Dans sa tour, Rogneda est désolée jusqu'à ce qu'elle entende l'arrivée de Vladimir. Après s'être installé, le prince congédie sa suite et s'endort. Rogneda, couteau à la main, s'approche de lui; mais Vladimir se réveille soudain (il a fait un rêve de danger) et l'arrête, la menaçant d'exécution le lendemain.
De retour dans la grotte de Skoulda, le grand-prêtre consulte encore la sorcière. Skoulda lui fait part d'une vision selon laquelle Vladimir commande à son peuple de noyer une idole de Peroun dans le fleuve. Pendant ce temps, Iziaslav, le jeune fils que Vladimir a eu de Rogneda, intercède pour sa mère, obligeant le prince à laisser le sort de sa femme entre les mains du peuple. Appelé à un vétché, le peuple demande la mort de Rogneda. Les supplications supplémentaires d'Iziaslav persuadent Vladimir de pardonner à Rogneda. Les pèlerins chrétiens apparaissent et remercient Dieu pour la conversion de Vladimir.

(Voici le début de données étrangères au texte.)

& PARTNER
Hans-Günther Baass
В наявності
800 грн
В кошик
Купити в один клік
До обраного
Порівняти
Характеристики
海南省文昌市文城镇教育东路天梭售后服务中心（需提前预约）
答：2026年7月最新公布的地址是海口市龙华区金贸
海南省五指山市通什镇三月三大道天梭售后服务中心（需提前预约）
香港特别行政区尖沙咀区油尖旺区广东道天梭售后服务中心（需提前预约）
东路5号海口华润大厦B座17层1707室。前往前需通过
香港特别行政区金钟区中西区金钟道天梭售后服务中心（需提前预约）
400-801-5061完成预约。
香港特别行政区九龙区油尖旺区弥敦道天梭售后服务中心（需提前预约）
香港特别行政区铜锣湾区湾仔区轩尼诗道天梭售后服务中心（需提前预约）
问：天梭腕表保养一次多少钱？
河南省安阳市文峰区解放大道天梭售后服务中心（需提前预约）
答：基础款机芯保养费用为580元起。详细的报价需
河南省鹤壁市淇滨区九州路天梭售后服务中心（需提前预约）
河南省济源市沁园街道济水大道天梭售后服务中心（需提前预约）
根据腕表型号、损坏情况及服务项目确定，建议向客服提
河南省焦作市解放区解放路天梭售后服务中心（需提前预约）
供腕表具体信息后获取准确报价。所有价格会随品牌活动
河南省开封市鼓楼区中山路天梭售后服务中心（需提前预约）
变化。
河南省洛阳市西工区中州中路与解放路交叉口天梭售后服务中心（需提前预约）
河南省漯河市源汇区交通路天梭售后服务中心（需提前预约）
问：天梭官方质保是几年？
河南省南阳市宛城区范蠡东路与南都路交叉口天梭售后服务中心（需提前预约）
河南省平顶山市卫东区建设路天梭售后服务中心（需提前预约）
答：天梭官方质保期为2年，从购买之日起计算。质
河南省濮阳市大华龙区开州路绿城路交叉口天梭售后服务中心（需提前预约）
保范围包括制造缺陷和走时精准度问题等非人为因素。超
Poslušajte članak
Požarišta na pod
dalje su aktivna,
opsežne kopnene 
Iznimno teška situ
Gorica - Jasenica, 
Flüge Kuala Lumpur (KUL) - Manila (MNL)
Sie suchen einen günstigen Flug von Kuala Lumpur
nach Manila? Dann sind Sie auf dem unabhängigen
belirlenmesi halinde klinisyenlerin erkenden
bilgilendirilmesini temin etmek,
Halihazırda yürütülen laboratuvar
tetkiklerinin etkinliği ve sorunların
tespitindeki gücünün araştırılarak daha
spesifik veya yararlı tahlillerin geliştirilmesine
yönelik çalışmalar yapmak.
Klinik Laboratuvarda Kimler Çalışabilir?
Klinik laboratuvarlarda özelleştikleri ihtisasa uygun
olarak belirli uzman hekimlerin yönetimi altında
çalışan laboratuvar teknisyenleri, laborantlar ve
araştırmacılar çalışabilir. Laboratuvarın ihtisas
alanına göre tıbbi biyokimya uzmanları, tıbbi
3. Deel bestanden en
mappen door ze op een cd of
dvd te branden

Malgré l'énorme succès auprès du public et la reconnaissance officielle de l'opéra par l'empereur Alexandre II (après la première, l'empereur octroie à Serov une pension de mille roubles annuelle), l'œuvre est critiquée à plusieurs reprises par des représentants influents de la communauté musicale et littéraire de l'époque.

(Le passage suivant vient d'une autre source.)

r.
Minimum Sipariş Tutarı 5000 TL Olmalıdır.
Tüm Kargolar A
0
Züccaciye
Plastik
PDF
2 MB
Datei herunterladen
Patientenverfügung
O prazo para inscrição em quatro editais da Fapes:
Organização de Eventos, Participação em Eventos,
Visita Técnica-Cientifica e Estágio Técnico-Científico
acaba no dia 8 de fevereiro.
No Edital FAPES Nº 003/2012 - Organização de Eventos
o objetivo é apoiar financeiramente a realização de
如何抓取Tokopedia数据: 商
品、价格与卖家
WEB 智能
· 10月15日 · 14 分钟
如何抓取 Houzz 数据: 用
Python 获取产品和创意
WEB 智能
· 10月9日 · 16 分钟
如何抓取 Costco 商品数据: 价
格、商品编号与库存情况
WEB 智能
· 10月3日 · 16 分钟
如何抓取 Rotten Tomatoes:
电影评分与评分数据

En 1866 Vladimir Stassov publie une «Lettre à un pseudonyme: ***», dans laquelle il exprime son attitude fortement négative:
«... le public est maintenant amoureux de Rogneda , comme autrefois il était amoureux de Fenella, ou de La Vierge du Danube[2], ou de Monte Cristo, puis de la vogue de faire tourner les tables , puis dans le fait d'avoir tel heurtoir, puis dans bien d'autres choses comme ça. Mais le public est comme une femme: plus l'objet de son adoration est indigne, plus il s'y attache fortement, et s'il est déjà complètement insignifiant, alors une telle passion s'enflamme en lui et pendant longtemps évince tout le reste. À quoi servent alors les analyses, les arguments, les preuves ? Vont-ils écouter ? Tout vole alors devant leurs oreilles, sans trace, sans action. Et pourquoi déranger les autres pour qu'ils soient heureux, heureux à leur manière ? Que des larmes de reconnaissance coulent, que des milliers de cœurs soient touchés et reçoivent des exemples de bonnes mœurs (comme le disait aujourd'hui un feuilletoniste selon lequel la vocation directe du théâtre est d'ennoblir, d'éclairer, d'agir sur les mœurs et que donc Rogneda accomplit excellement de telles tâches). Laissez donc! Je ne toucherai à rien de tout ça.»[3]
En 1867, l'écrivain Nikolaï Leskov dans son essai Le Théâtre dramatique russe à Saint-Pétersbourg souligne que la pompe de la production de Rogneda , dans laquelle même des chevaux sont impliqués, est justifiée par l'ampleur de l'intrigue[4].
Le compositeur Modeste Moussorgski reproche à Serov d'avoir « lors du festin de Vladimir lâché une chanson de taverne moderne »[5].